Exercise instructions >>
Each record below must come back exactly as written; its pictures must not.

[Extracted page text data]
++++++++

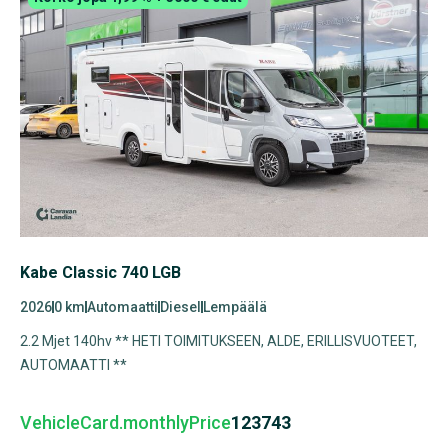
Kabe Classic 740 LGB
2026
0 km
Automaatti
Diesel
Lempäälä
2.2 Mjet 140hv ** HETI TOIMITUKSEEN, ALDE, ERILLISVUOTEET,
AUTOMAATTI **
VehicleCard.monthlyPrice
123743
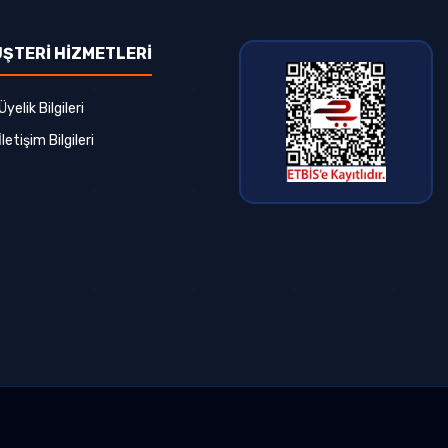
ŞTERİ HİZMETLERİ
Üyelik Bilgileri
İletişim Bilgileri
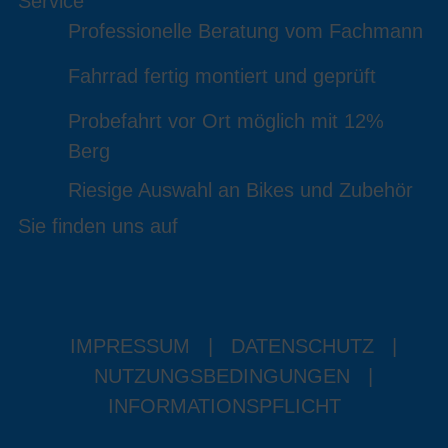
Service
Professionelle Beratung vom Fachmann
Fahrrad fertig montiert und geprüft
Probefahrt vor Ort möglich mit 12%
Berg
Riesige Auswahl an Bikes und Zubehör
Sie finden uns auf
IMPRESSUM
|
DATENSCHUTZ
|
NUTZUNGSBEDINGUNGEN
|
INFORMATIONSPFLICHT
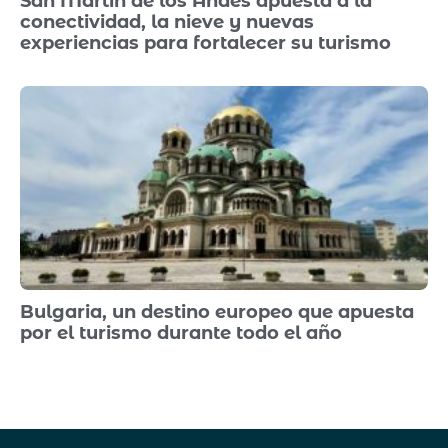
San Martín de los Andes apuesta a la
conectividad, la nieve y nuevas
experiencias para fortalecer su turismo
Bulgaria, un destino europeo que apuesta
por el turismo durante todo el año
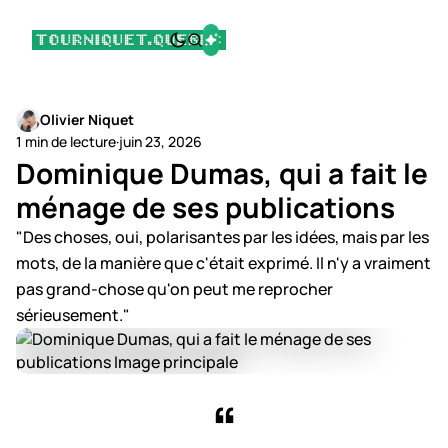
Olivier Niquet
1 min de lecture
·
juin 23, 2026
Dominique Dumas, qui a fait le
ménage de ses publications
"Des choses, oui, polarisantes par les idées, mais par les
mots, de la manière que c'était exprimé. Il n'y a vraiment
pas grand-chose qu'on peut me reprocher
sérieusement."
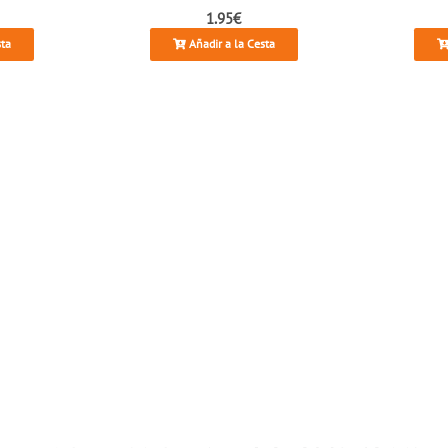
1.95€
sta
Añadir a la Cesta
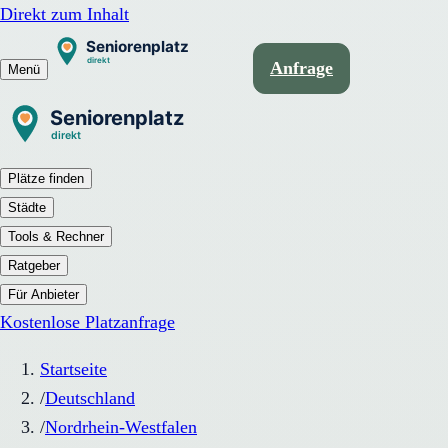
Direkt zum Inhalt
Anfrage
Menü
Plätze finden
Städte
Tools & Rechner
Ratgeber
Für Anbieter
Kostenlose Platzanfrage
Startseite
/
Deutschland
/
Nordrhein-Westfalen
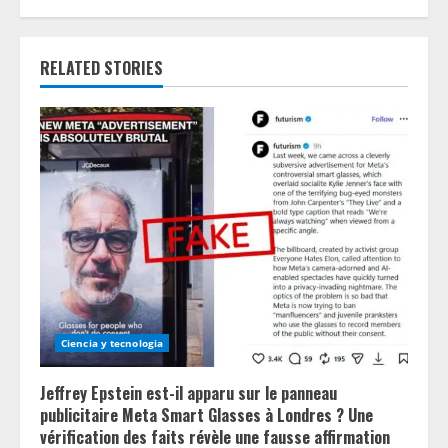
u
e
RELATED STORIES
R
e
a
d
i
n
g
Ciencia y tecnologia
Jeffrey Epstein est-il apparu sur le panneau
publicitaire Meta Smart Glasses à Londres ? Une
vérification des faits révèle une fausse affirmation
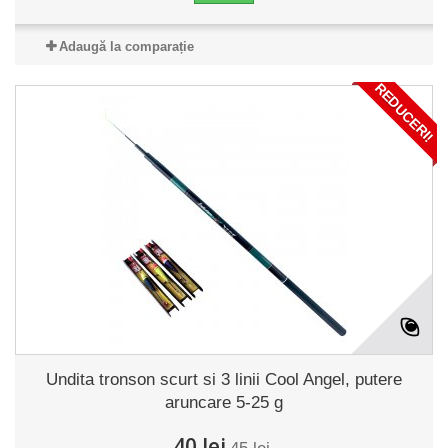
Adaugă la comparație
REDUCERI!
Undita tronson scurt si 3 linii Cool Angel, putere
aruncare 5-25 g
40 lei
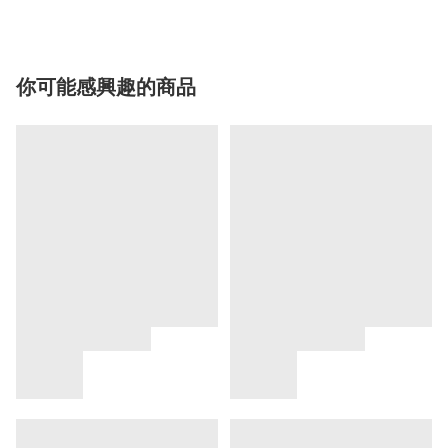
你可能感興趣的商品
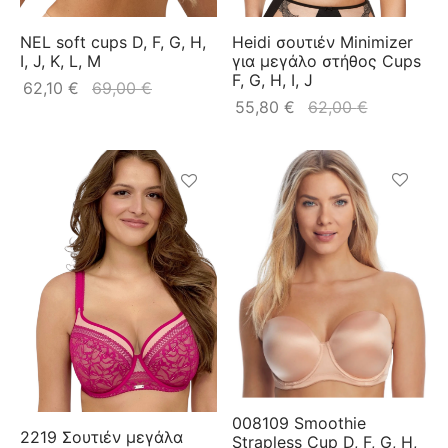
NEL soft cups D, F, G, H,
Heidi σουτιέν Minimizer
I, J, K, L, M
για μεγάλο στήθος Cups
F, G, H, I, J
62,10
€
69,00
€
55,80
€
62,00
€
008109 Smoothie
2219 Σουτιέν μεγάλα
Strapless Cup D, F, G, H,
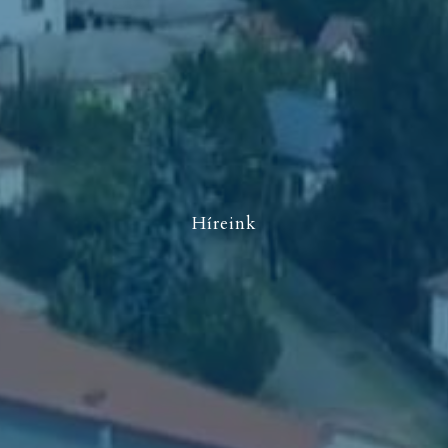
Híreink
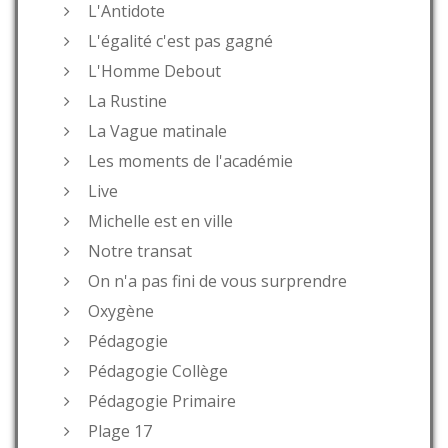
L'Antidote
L'égalité c'est pas gagné
L'Homme Debout
La Rustine
La Vague matinale
Les moments de l'académie
Live
Michelle est en ville
Notre transat
On n'a pas fini de vous surprendre
Oxygène
Pédagogie
Pédagogie Collège
Pédagogie Primaire
Plage 17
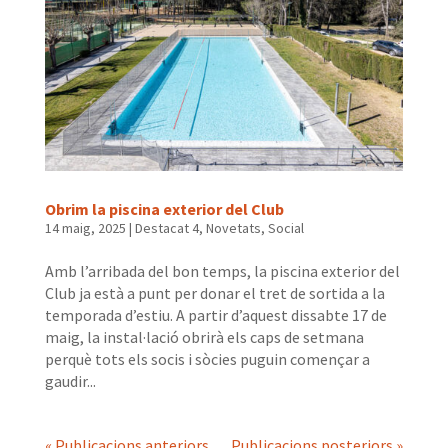
Obrim la piscina exterior del Club
14 maig, 2025
|
Destacat 4
,
Novetats
,
Social
Amb l’arribada del bon temps, la piscina exterior del
Club ja està a punt per donar el tret de sortida a la
temporada d’estiu. A partir d’aquest dissabte 17 de
maig, la instal·lació obrirà els caps de setmana
perquè tots els socis i sòcies puguin començar a
gaudir...
« Publicacions anteriors
Publicacions posteriors »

++++++++

Reply to the task >>
Kabe Classic 740 LGB
2026
0 km
Automaatti
Diesel
Lempäälä
2.2 Mjet 140hv ** HETI TOIMITUKSEEN, ALDE, ERILLISVUOTEET,
AUTOMAATTI **
VehicleCard.monthlyPrice
123743
ŞTERİ HİZMETLERİ
Üyelik Bilgileri
İletişim Bilgileri
Service
Professionelle Beratung vom Fachmann
Fahrrad fertig montiert und geprüft
Probefahrt vor Ort möglich mit 12%
Berg
Riesige Auswahl an Bikes und Zubehör
Sie finden uns auf
IMPRESSUM
|
DATENSCHUTZ
|
NUTZUNGSBEDINGUNGEN
|
INFORMATIONSPFLICHT
San Martín de los Andes apuesta a la
conectividad, la nieve y nuevas
experiencias para fortalecer su turismo
Bulgaria, un destino europeo que apuesta
por el turismo durante todo el año
Olivier Niquet
1 min de lecture
·
juin 23, 2026
Dominique Dumas, qui a fait le
ménage de ses publications
"Des choses, oui, polarisantes par les idées, mais par les
mots, de la manière que c'était exprimé. Il n'y a vraiment
pas grand-chose qu'on peut me reprocher
sérieusement."
1.95€
sta
Añadir a la Cesta
Direkt zum Inhalt
Anfrage
Menü
Plätze finden
Städte
Tools & Rechner
Ratgeber
Für Anbieter
Kostenlose Platzanfrage
Startseite
/
Deutschland
/
Nordrhein-Westfalen
u
e
RELATED STORIES
R
e
a
d
i
n
g
Ciencia y tecnologia
Jeffrey Epstein est-il apparu sur le panneau
publicitaire Meta Smart Glasses à Londres ? Une
vérification des faits révèle une fausse affirmation
Adaugă la comparație
REDUCERI!
Undita tronson scurt si 3 linii Cool Angel, putere
aruncare 5-25 g
40 lei
你可能感興趣的商品
NEL soft cups D, F, G, H,
Heidi σουτιέν Minimizer
I, J, K, L, M
για μεγάλο στήθος Cups
F, G, H, I, J
62,10
€
69,00
€
55,80
€
62,00
€
008109 Smoothie
2219 Σουτιέν μεγάλα
Strapless Cup D, F, G, H,
Híreink
L'Antidote
L'égalité c'est pas gagné
L'Homme Debout
La Rustine
La Vague matinale
Les moments de l'académie
Live
Michelle est en ville
Notre transat
On n'a pas fini de vous surprendre
Oxygène
Pédagogie
Pédagogie Collège
Pédagogie Primaire
Plage 17
Obrim la piscina exterior del Club
14 maig, 2025
|
Destacat 4
,
Novetats
,
Social
Amb l’arribada del bon temps, la piscina exterior del
Club ja està a punt per donar el tret de sortida a la
temporada d’estiu. A partir d’aquest dissabte 17 de
maig, la instal·lació obrirà els caps de setmana
perquè tots els socis i sòcies puguin començar a
gaudir...
« Publicacions anteriors
Publicacions posteriors »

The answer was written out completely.